C is not assembly and hasn't been for a very long time. But I think when people ...

stcredzero · on March 25, 2012

might map to hundreds if not thousands of instructions. Or it might map to the same one or two that C would emit. It's impossible to know and there is no reasonable upper bound on what could happen.

Over every possible piece of code that could be compiled anywhere, this might well be true. But for a properly informed programmer for a given piece of code, not so much.

kevinnk · on March 25, 2012

>But for a properly informed programmer for a given piece of code, not so much.

There are a couple reasons that even for "informed" programmers this is still important

1) For most dynamic languages, even simple operations can take a highly variable amount of time to execute. How many instructions does an array access take in Javascript? The answer depends on everything from the state of the JIT to the types involved, both of which are usually impossible to know before hand. In C we can answer this pretty easily.

2) The modern trend is towards writing more and more generic code. Even for statically compiled languages like C++ and Haskell, the actual underlying operations are purposely* abstracted away from you. Unless you know every possible instance that your code could be used it is impossible to know how long any operation will take.

And all this is assuming that the programmer knows everything about their compiler, assembler, standard library, imported libraries, ect, which isn't true for all but the most expert programmers.

*Admittedly, the actual length of time it takes is dependent on the state of the processor which can be very difficult to predict, but we will have a lot more information than we would have had otherwise.

stcredzero · on March 25, 2012

You need to take both the "informed" and "given." Not all pieces of code are "cross platform" and even within that, there's different levels.

In other words, you're talking about one end of the spectrum. You are right, though, that things are moving in that direction.

derleth · on March 25, 2012

In general, I agree with you. I just feel the need to expand on a few points.
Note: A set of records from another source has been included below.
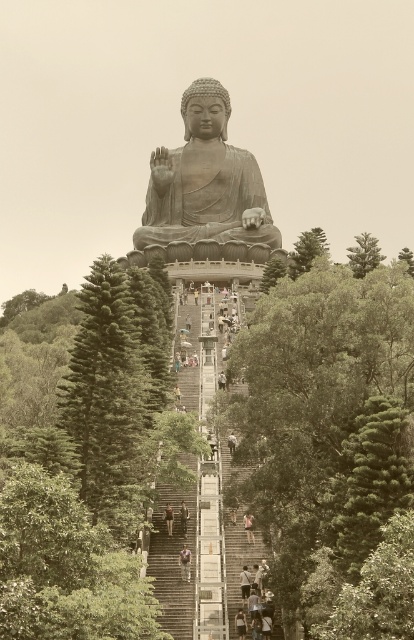 Does green textured pine tree at left appear on the right side of green leafy tree at lower right?

In fact, green textured pine tree at left is to the left of green leafy tree at lower right.

In the scene shown: Measure the distance between green textured pine tree at left and green leafy tree at lower right.

green textured pine tree at left and green leafy tree at lower right are 73.38 feet apart from each other.

This screenshot has width=414, height=640. Identify the location of green textured pine tree at left. (110, 401).

Who is positioned more to the left, light brown fabric shirt at center or dark brown hair at center?

Positioned to the left is dark brown hair at center.

Who is more forward, (247, 538) or (231, 515)?

Positioned in front is point (247, 538).

Which is behind, point (248, 538) or point (235, 506)?

Positioned behind is point (248, 538).

The height and width of the screenshot is (640, 414). In order to click on light brown fabric shirt at center in this screenshot , I will do `click(248, 525)`.

Between bronze statue at center and camouflage pants at center, which one has less height?

With less height is camouflage pants at center.

Which of these two, bronze statue at center or camouflage pants at center, stands taller?

With more height is bronze statue at center.

Between point (259, 209) and point (183, 557), which one is positioned in front?

Point (183, 557)

Identify the location of bronze statue at center. (204, 180). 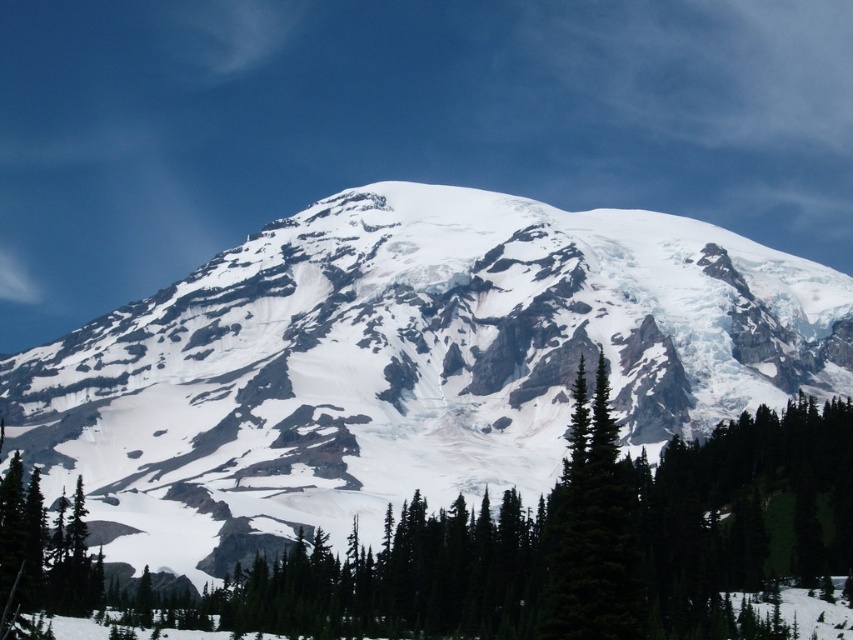 You are standing at the point marked as point (405, 364) on the image. What is the terrain like under your feet?

The terrain under your feet at point (405, 364) is white snow, as the point is located on the white snow covered mountain at center. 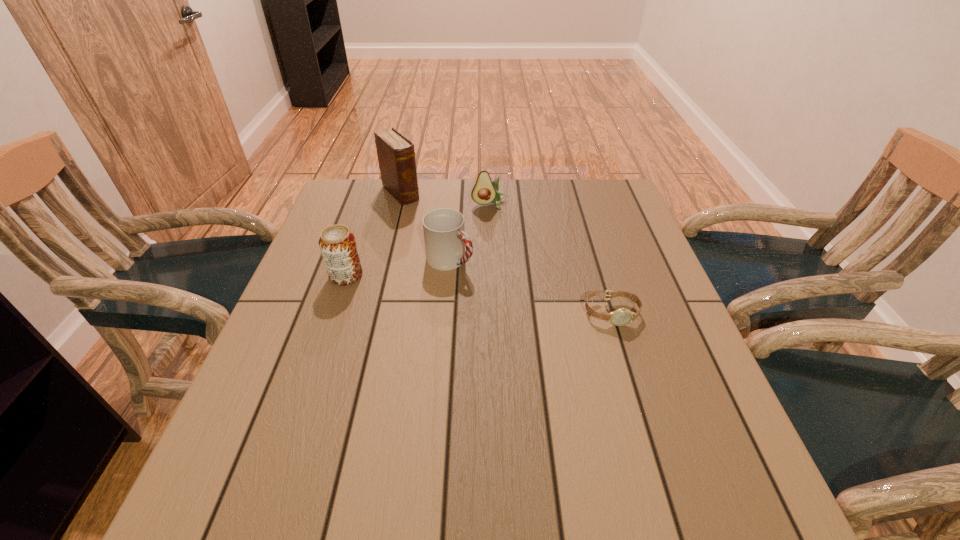 This screenshot has height=540, width=960. I want to click on vacant space on the desktop that is between the beer can and the nearest object and is positioned on the spine side of the tallest object, so coord(512,299).

At what (x,y) coordinates should I click in order to perform the action: click on vacant space on the desktop that is between the beer can and the shortest object and is positioned on the side of the cup where the handle is located. Please return your answer as a coordinate pair (x, y). The image size is (960, 540). Looking at the image, I should click on (513, 299).

I want to click on free space on the desktop that is between the beer can and the rightmost object and is positioned on the seed side of the avocado, so click(x=510, y=299). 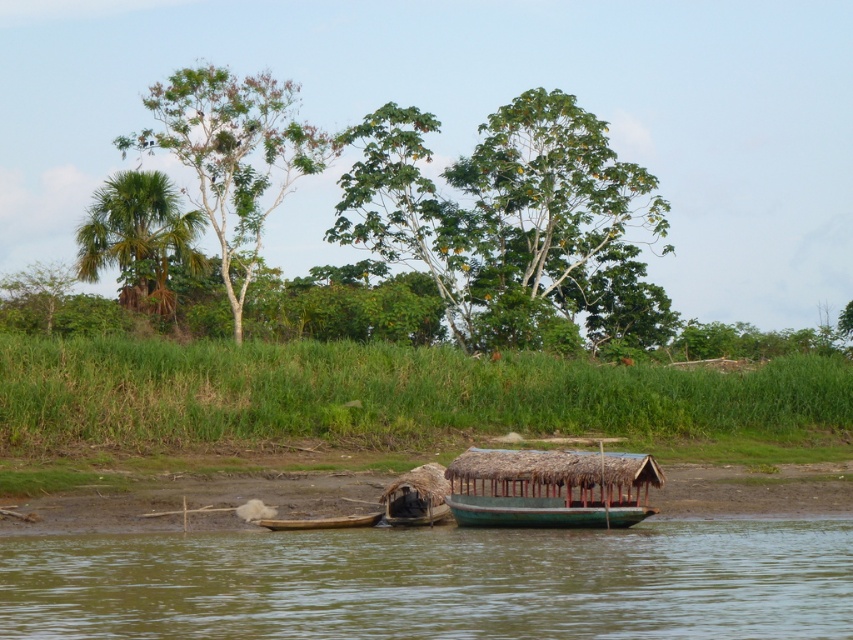 Question: Based on their relative distances, which object is farther from the green wooden boat at center?

Choices:
 (A) green matte boat at lower center
 (B) green leafy tree at upper left
 (C) green leafy tree at upper center
 (D) green leafy tree at center

Answer: (C)

Question: Which point is closer to the camera taking this photo?

Choices:
 (A) (201, 612)
 (B) (329, 518)

Answer: (A)

Question: Is green leafy tree at upper center above wooden boat at center?

Choices:
 (A) yes
 (B) no

Answer: (A)

Question: Does green grass at lower center come behind green wooden boat at center?

Choices:
 (A) no
 (B) yes

Answer: (B)

Question: Which point is farther to the camera?

Choices:
 (A) green wooden boat at center
 (B) green grass at lower center
 (C) green matte boat at lower center

Answer: (B)

Question: In this image, where is green leafy tree at upper center located relative to wooden canoe at lower left?

Choices:
 (A) left
 (B) right

Answer: (B) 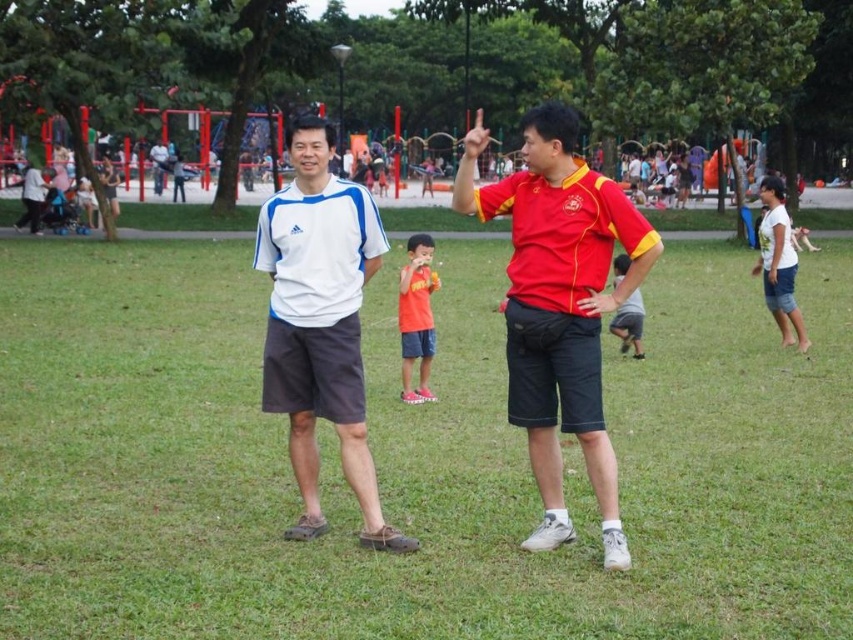 You are a photographer trying to capture both the matte red shirt at center and the orange matte shirt at center in a single frame. Which shirt should you focus on first to ensure both are in the frame?

The matte red shirt at center is larger in size than the orange matte shirt at center, so you should focus on the matte red shirt at center first to ensure both are in the frame.

You are standing at the point with coordinates point [421,294] and want to move to the point with coordinates point [512,412]. Is the destination point in front of or behind your current position?

The point [512,412] is in front of point [421,294], so the destination point is in front of your current position. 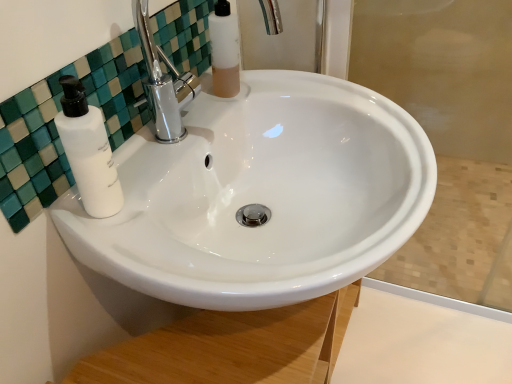 Question: Can you see white glossy sink at center touching white matte soap dispenser at left?

Choices:
 (A) yes
 (B) no

Answer: (B)

Question: Is the depth of white glossy sink at center less than that of white matte soap dispenser at left?

Choices:
 (A) no
 (B) yes

Answer: (B)

Question: Is white glossy sink at center smaller than white matte soap dispenser at left?

Choices:
 (A) yes
 (B) no

Answer: (B)

Question: Is white glossy sink at center looking in the opposite direction of white matte soap dispenser at left?

Choices:
 (A) no
 (B) yes

Answer: (A)

Question: Is white glossy sink at center positioned behind white matte soap dispenser at left?

Choices:
 (A) no
 (B) yes

Answer: (A)

Question: From the image's perspective, is white matte soap dispenser at left positioned above or below white glossy sink at center?

Choices:
 (A) below
 (B) above

Answer: (B)

Question: Is white matte soap dispenser at left situated inside white glossy sink at center or outside?

Choices:
 (A) outside
 (B) inside

Answer: (A)

Question: Considering the positions of white matte soap dispenser at left and white glossy sink at center in the image, is white matte soap dispenser at left wider or thinner than white glossy sink at center?

Choices:
 (A) wide
 (B) thin

Answer: (B)

Question: Is white matte soap dispenser at left to the left or to the right of white glossy sink at center in the image?

Choices:
 (A) right
 (B) left

Answer: (B)

Question: From the image's perspective, is white glossy sink at center positioned above or below white glossy sink at upper center?

Choices:
 (A) above
 (B) below

Answer: (B)

Question: Which is correct: white glossy sink at center is inside white glossy sink at upper center, or outside of it?

Choices:
 (A) inside
 (B) outside

Answer: (B)

Question: Considering the relative positions of white glossy sink at center and white glossy sink at upper center in the image provided, is white glossy sink at center to the left or to the right of white glossy sink at upper center?

Choices:
 (A) right
 (B) left

Answer: (A)

Question: From a real-world perspective, relative to white glossy sink at upper center, is white glossy sink at center vertically above or below?

Choices:
 (A) above
 (B) below

Answer: (B)

Question: Considering the positions of translucent plastic mouthwash at upper center and white glossy sink at center in the image, is translucent plastic mouthwash at upper center bigger or smaller than white glossy sink at center?

Choices:
 (A) big
 (B) small

Answer: (B)

Question: From a real-world perspective, is translucent plastic mouthwash at upper center positioned above or below white glossy sink at center?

> in C you both control the memory layout of data types very finely

True to an extent.

> code maps very directly to an equivalent assembly construct

True but less and less relevant.

Here's where C disconnects you from the processor in the ways that matter most:

1. malloc()/free() are too high-level: You can't control where the allocation subsystem gets your next chunk from, you can't see whether your malloc arena is getting full, you can't see whether you're about to double-free something, and you have no way to recover from a failure to allocate (if that's even possible on your OS).

2. C has no concept of cache; admittedly, assembly usually tries to hide it from you to an extent as well, but assembly language at least has hooks into the cache hardware in the form of memory barriers. C doesn't even have that much.

3. C completely hides the processor status word from you. A minor concern, usually, except in precisely the kind of tight loops people most advocate C for.

4. C has no concept of out-of-order execution or opcode pairing or pipelining in general. Just hope your compiler does.

So, added up, that means C is farther and farther from the hardware all the time. It was reasonably close on the PDP-7 where it was born, was fortuitously even closer to the PDP-11 where it was later implemented, and remained fairly good for a while after, but once you get to dual-core superscalar designs with cache hierarchies and SIMD hardware, you have to rely on the compiler to turn your C into good assembly. Which is, really, a lot like what you do when you write Haskell.